No faltaron los reporteros que corrieron a ver el destino de los heridos, encontrándose con que la mayor parte de los involucrados en el choque se recuperarían más o menos pronto. Pero como la nota aparece no bien ponga uno atención, resultó que ahí mismo, en la Cruz Roja, se encontraba, seriamente lesionado, un estudiante de odontología, Héctor Clausell, atropellado un día antes por uno de los vehículos que participarían en la carrera de la Condesa, y que había escapado antes de que se le identificara.

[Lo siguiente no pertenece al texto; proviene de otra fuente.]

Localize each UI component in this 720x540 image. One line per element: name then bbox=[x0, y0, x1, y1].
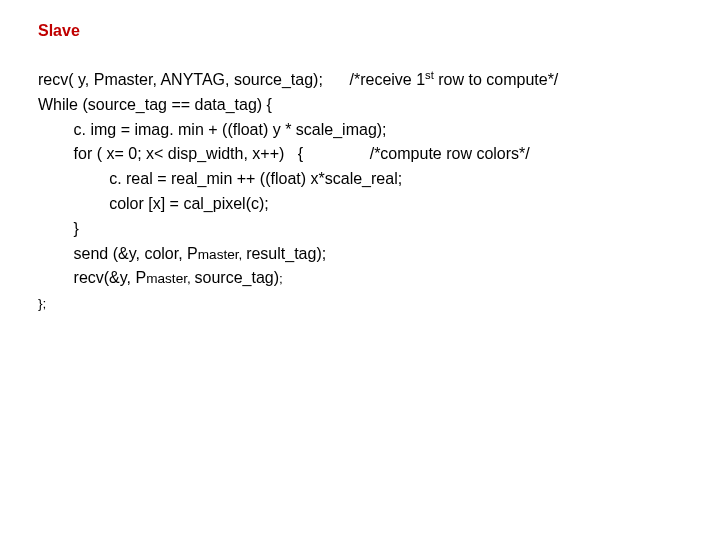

Con victorias y derrotas, con aplausos y ovaciones, así cerraba aquel día de emocionantes carreras de autos.

LLEGARON PARA QUEDARSE

En 1917, al entusiasta público del Hipódromo de la Condesa no le interesaba mucho el pasado inmediato de las carreras de autos, pero lo cierto es que aquel deporte había sido, originalmente, asunto de los ricos más ricos del país. El primer club de automovilismo databa de 1903, y entre sus integrantes menudeaban apellidos como Escandón, Limantour o Braniff, y que aquello había evolucionado: de curiosidad a organización de paseos con propósitos turísticos, y de ahí a las carreras de autos. Era cosa muy sabida que el famoso yerno de don Porfirio, Ignacio de la Torre, era un ferviente aficionado a las competencias automovilísticas.

En los primeros años del siglo XX, antes de la oleada revolucionaria, las carreras fueron motivo de escándalo y de pavor; muchos escritores y periodistas opinaron en esos días porfirianos que intentar competir a bordo de un auto, a la inaudita velocidad de ¡55 kilómetros por hora! Era llamar a la muerte y reservarle el asiento del copiloto. A la vuelta de una década, con los revolucionarios en el poder, esta idea del riesgo y la temeridad seguía acompañando a aquellos que, no contentos con la adrenalina de los campos de batalla, todavía tan fresca en el recuerdo, buscaban la emoción en las pistas de competencia.